The game uses a double six domino set.
Each player receives 7 tiles.
The first hand begins with the individual who has in his hand the double six tile. In tournament play, this player must begin by playing the [6-6]. In in informal games the holder of the [6-6] is allowed announce that he is "sporting" and begin with a different tile.
In the second and subsequent hands, the team that won the previous hand plays first. Having seen their tiles the players of this team may discuss which of them will start (but are not allowed to tell each other what tiles they hold), and the player who starts may begin with any tile.
Play continues anti-clockwise. As usual, a turn consists of playing one tile to extend one of the two ends of the layout, and the touching ends of adjacent dominoes must match. Doubles are traditionally played at right angles across the line. If a player cannot play then he passes his turn.
The hand ends when an individual first finishes playing all tiles from his hand, or when the game becomes blocked, so that no one is able to play a tile.
- If a player manages to play all his tiles, that player's team wins the hand.
- If the game is blocked, the hand is won by the team of the player whose remaining tiles have the least spots. It does not matter what tiles the winner's partner has. Example: the game is blocked and North has [5-5], South [1-1], East [2-2], West [5-1], North-South win because of South's [1-1], even though North-South have more spots in total than East-West.
- If the game is blocked and two opponents tie for least spots, then the hand is a tie, no matter what the other two players have.
At the end of the hand, the winning team scores one point.
The aim is to win six times in succession - to "give your opponent six love (6 - 0)". So long as one side keeps winning, they add points to their total. If the other side wins a hand, the score returns to 0 - 0, and the next hand is begun by the holder of the double six.
Exception: Many play the variation in which, when the game reaches 1 - 1, instead of starting over, there is a play-off hand. The team that wins the play-off hand then has a score of 2 - 0 and starts the next hand.
In the case of a tie, the hand is replayed. If the score was 0 - 0, the holder of the [6-6] starts the replay, but the replay is worth 2 points, taking the winning team to a 2 - 0 score. If one team already has a score, that team starts, and if they win the replay they add two points. If the leading team loses the replay, the score is reset to 0 - 0.
If the first replay is also a tie, there will be a second replay for 3 points, and if that is also a tie, the third replay is for 4 points, and so on. That is to say, if the score was 0 - 0 or the leading team wins, the winners add the appropriate number of points (one for the current deal and one for each tied deal that preceded it), but if the leading team loses the score is simply reset to 0 - 0.
Cut Throat Dominoes
When playing "cut throat" the size of the hand varies with the number of players:
- 2 players get 14 tiles each (It may be stipulated before the start of the game that 7 tiles are used and the rest stay in the boneyard to be drawn when needed)

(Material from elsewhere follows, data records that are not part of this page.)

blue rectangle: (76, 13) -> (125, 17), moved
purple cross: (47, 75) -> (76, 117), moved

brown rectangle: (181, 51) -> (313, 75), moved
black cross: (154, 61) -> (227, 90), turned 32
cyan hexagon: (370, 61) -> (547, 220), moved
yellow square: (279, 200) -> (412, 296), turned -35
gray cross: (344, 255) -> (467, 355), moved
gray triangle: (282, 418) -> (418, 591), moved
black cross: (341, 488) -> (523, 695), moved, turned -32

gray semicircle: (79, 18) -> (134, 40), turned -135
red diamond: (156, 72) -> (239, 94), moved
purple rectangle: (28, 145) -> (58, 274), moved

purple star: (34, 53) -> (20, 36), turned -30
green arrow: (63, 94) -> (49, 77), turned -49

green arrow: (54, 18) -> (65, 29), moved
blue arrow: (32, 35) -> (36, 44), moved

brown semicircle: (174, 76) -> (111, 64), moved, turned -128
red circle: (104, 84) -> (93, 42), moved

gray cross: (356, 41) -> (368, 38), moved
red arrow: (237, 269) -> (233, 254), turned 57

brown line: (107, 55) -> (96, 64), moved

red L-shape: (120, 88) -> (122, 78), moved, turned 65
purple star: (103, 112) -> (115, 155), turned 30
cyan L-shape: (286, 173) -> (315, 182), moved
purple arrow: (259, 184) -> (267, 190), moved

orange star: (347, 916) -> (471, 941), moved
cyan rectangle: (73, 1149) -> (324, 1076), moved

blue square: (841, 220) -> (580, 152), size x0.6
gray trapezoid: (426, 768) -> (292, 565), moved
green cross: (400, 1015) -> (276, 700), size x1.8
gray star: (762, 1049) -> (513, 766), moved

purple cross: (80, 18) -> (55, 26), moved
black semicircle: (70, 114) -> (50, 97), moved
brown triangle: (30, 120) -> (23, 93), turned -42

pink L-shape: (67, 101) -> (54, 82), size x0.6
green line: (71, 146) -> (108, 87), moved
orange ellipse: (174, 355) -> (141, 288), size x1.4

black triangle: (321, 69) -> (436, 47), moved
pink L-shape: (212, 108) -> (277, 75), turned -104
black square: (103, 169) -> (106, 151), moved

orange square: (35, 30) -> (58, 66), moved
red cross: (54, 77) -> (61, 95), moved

- 3 players get 9 tiles each (double blank is taken out)
- 4 players get 7 tiles each
The Play and Scoring
The play is the same as in the partner game. Each player keeps a score of games won and the first player to achieve 6 wins is the overall winner, provided that another player has zero. If everyone wins a hand before anyone reaches 6, the score returns to zero points each.
There are four players, each playing for himself (cut throat). The players draw from the boneyard 7 tiles each and the holder of the double zero plays it first.
The hand is played anti-clockwise. Four tiles with a blank must be played against the four sides of the [0-0] before any other tiles can be played. This creates a layout with four arms. The next tile played on each of the arms must be the appropriate double, and as soon as the double is in place the arm can be continued using normal matching rules (it is not necessary to wait for all four doubles to be played. The hand is won when an individual finishes the tiles in his hand.
At the end of each hand the numbers on the tiles in each person's hand are added to his running score. If a double tile is in an individual's hand then his score for that hand is doubled. The game ends when an individual reaches one hundred and declared the loser. The player with the lowest score at that point is the winner.
This Puerto Rican game, also known as Shutout, is described on Jose Carrillo's page. The 4-player game is similar to the Jamaican partner game described above, except that only 4 games in a row are needed to win a match. Blocked games are normally won by the team having the lower score, the player of this team with the lower count starting the next hand.
The 2- and 3-player versions of Chiva are played as a draw games, each player receiving 7 tiles. A player who cannot play draws tiles from the boneyard until able to play or until the boneyard is empty. In the 3-player game the object is to win 4 games while one of the other players has none.